Whenever "Toothpick" occurs in a line of the material, list that line.

---------- Extracted data

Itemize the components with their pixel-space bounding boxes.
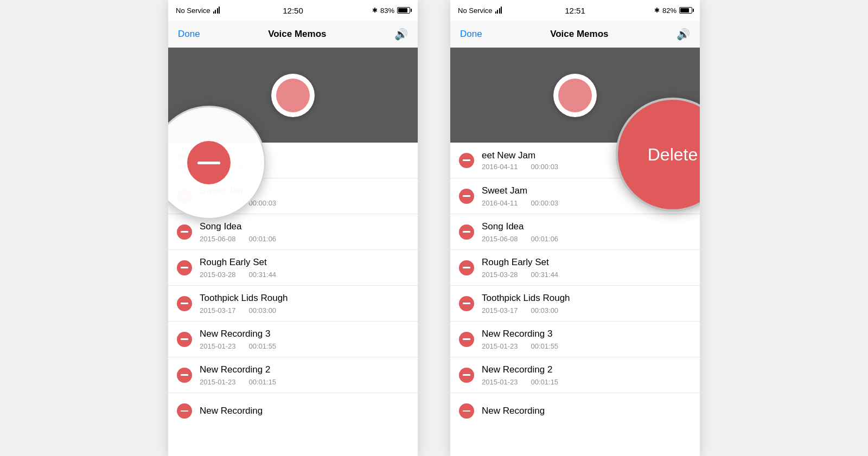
magnified-minus-btn[interactable] xyxy=(187,141,231,184)
recording-date: 2015-03-28 xyxy=(200,271,236,279)
minus-button-2-right[interactable] xyxy=(459,224,474,240)
recording-date: 2015-06-08 xyxy=(482,235,518,243)
battery-pct-right: 82% xyxy=(662,7,676,15)
list-item: New Recording 2 2015-01-23 00:01:15 xyxy=(450,357,700,393)
recording-duration: 00:01:15 xyxy=(531,378,559,386)
recording-duration: 00:01:06 xyxy=(531,235,559,243)
recording-duration: 00:01:55 xyxy=(249,342,277,350)
minus-button-6-left[interactable] xyxy=(177,368,192,383)
recording-duration: 00:00:03 xyxy=(249,199,277,207)
recording-name: Toothpick Lids Rough xyxy=(200,292,409,304)
wifi-icon-right xyxy=(495,7,502,14)
speaker-icon-right[interactable]: 🔊 xyxy=(676,28,690,41)
recording-duration: 00:01:06 xyxy=(249,235,277,243)
done-button-left[interactable]: Done xyxy=(178,29,200,40)
partial-date-right: 2016-04-11 xyxy=(482,163,518,171)
list-item: Song Idea 2015-06-08 00:01:06 xyxy=(168,214,418,250)
done-button-right[interactable]: Done xyxy=(460,29,482,40)
recording-date: 2015-01-23 xyxy=(200,378,236,386)
list-item: Toothpick Lids Rough 2015-03-17 00:03:00 xyxy=(168,286,418,322)
phone-panel-right: No Service 12:51 ✱ 82% Done Voice Memos … xyxy=(450,0,700,456)
recording-name: New Recording xyxy=(200,405,409,417)
status-right-right: ✱ 82% xyxy=(654,7,692,15)
battery-fill xyxy=(398,8,407,12)
minus-button-7-right[interactable] xyxy=(459,403,474,419)
recording-name: New Recording 3 xyxy=(200,328,409,340)
recording-name: Rough Early Set xyxy=(482,256,691,268)
nav-bar-left: Done Voice Memos 🔊 xyxy=(168,21,418,48)
battery-pct: 83% xyxy=(380,7,394,15)
recording-duration: 00:01:15 xyxy=(249,378,277,386)
record-button-inner-right xyxy=(558,79,592,112)
minus-button-3-left[interactable] xyxy=(177,260,192,275)
recording-duration: 00:00:03 xyxy=(531,199,559,207)
minus-button-4-left[interactable] xyxy=(177,296,192,311)
recording-date: 2015-01-23 xyxy=(482,378,518,386)
recording-duration: 00:03:00 xyxy=(249,306,277,314)
minus-button-5-left[interactable] xyxy=(177,332,192,347)
recording-date: 2015-06-08 xyxy=(200,235,236,243)
list-item: Toothpick Lids Rough 2015-03-17 00:03:00 xyxy=(450,286,700,322)
speaker-icon-left[interactable]: 🔊 xyxy=(394,28,408,41)
recording-date: 2015-01-23 xyxy=(482,342,518,350)
recording-date: 2015-03-17 xyxy=(200,306,236,314)
battery-fill-right xyxy=(680,8,689,12)
recording-date: 2016-04-11 xyxy=(482,199,518,207)
list-item: New Recording 3 2015-01-23 00:01:55 xyxy=(450,322,700,357)
recording-duration: 00:31:44 xyxy=(249,271,277,279)
partial-duration-right: 00:00:03 xyxy=(531,163,559,171)
minus-button-7-left[interactable] xyxy=(177,403,192,419)
status-left-right: No Service xyxy=(458,7,502,15)
recording-duration: 00:03:00 xyxy=(531,306,559,314)
wifi-icon xyxy=(213,7,220,14)
list-item: New Recording xyxy=(168,393,418,429)
recording-name: Toothpick Lids Rough xyxy=(482,292,691,304)
record-button-outer-right[interactable] xyxy=(553,74,597,117)
recording-duration: 00:01:55 xyxy=(531,342,559,350)
status-left: No Service xyxy=(176,7,220,15)
phone-panel-left: No Service 12:50 ✱ 83% Done Voice Memos … xyxy=(168,0,418,456)
minus-button-6-right[interactable] xyxy=(459,368,474,383)
recording-name: Rough Early Set xyxy=(200,256,409,268)
recording-name: New Recording xyxy=(482,405,691,417)
status-bar-right: No Service 12:51 ✱ 82% xyxy=(450,0,700,21)
bluetooth-icon: ✱ xyxy=(372,7,378,14)
nav-title-left: Voice Memos xyxy=(268,29,326,40)
recording-date: 2015-03-28 xyxy=(482,271,518,279)
carrier-text-right: No Service xyxy=(458,7,493,15)
list-item: New Recording xyxy=(450,393,700,429)
list-item: New Recording 2 2015-01-23 00:01:15 xyxy=(168,357,418,393)
list-item: New Recording 3 2015-01-23 00:01:55 xyxy=(168,322,418,357)
status-right: ✱ 83% xyxy=(372,7,410,15)
recording-name: Song Idea xyxy=(482,221,691,233)
minus-button-4-right[interactable] xyxy=(459,296,474,311)
status-time-right: 12:51 xyxy=(565,6,585,15)
recording-date: 2015-03-17 xyxy=(482,306,518,314)
battery-icon xyxy=(397,7,410,14)
recording-name: New Recording 2 xyxy=(200,364,409,376)
recording-name: Song Idea xyxy=(200,221,409,233)
bluetooth-icon-right: ✱ xyxy=(654,7,660,14)
record-button-inner-left xyxy=(276,79,310,112)
recording-name: New Recording 3 xyxy=(482,328,691,340)
status-time: 12:50 xyxy=(283,6,303,15)
battery-icon-right xyxy=(679,7,692,14)
minus-button-3-right[interactable] xyxy=(459,260,474,275)
status-bar-left: No Service 12:50 ✱ 83% xyxy=(168,0,418,21)
nav-bar-right: Done Voice Memos 🔊 xyxy=(450,21,700,48)
recording-date: 2015-01-23 xyxy=(200,342,236,350)
minus-button-5-right[interactable] xyxy=(459,332,474,347)
minus-button-top-right[interactable] xyxy=(459,153,474,168)
recording-name: New Recording 2 xyxy=(482,364,691,376)
list-item: Rough Early Set 2015-03-28 00:31:44 xyxy=(450,250,700,286)
nav-title-right: Voice Memos xyxy=(550,29,608,40)
carrier-text: No Service xyxy=(176,7,210,15)
list-item: Rough Early Set 2015-03-28 00:31:44 xyxy=(168,250,418,286)
minus-button-2-left[interactable] xyxy=(177,224,192,240)
list-item: Song Idea 2015-06-08 00:01:06 xyxy=(450,214,700,250)
record-button-outer-left[interactable] xyxy=(271,74,315,117)
recording-duration: 00:31:44 xyxy=(531,271,559,279)
delete-label: Delete xyxy=(648,145,698,165)
minus-button-1-right[interactable] xyxy=(459,189,474,204)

--------------------

Reply to the exercise>
recording-name: Toothpick Lids Rough xyxy=(200,292,409,304)
list-item: Toothpick Lids Rough 2015-03-17 00:03:00 xyxy=(168,286,418,322)
list-item: Toothpick Lids Rough 2015-03-17 00:03:00 xyxy=(450,286,700,322)
recording-name: Toothpick Lids Rough xyxy=(482,292,691,304)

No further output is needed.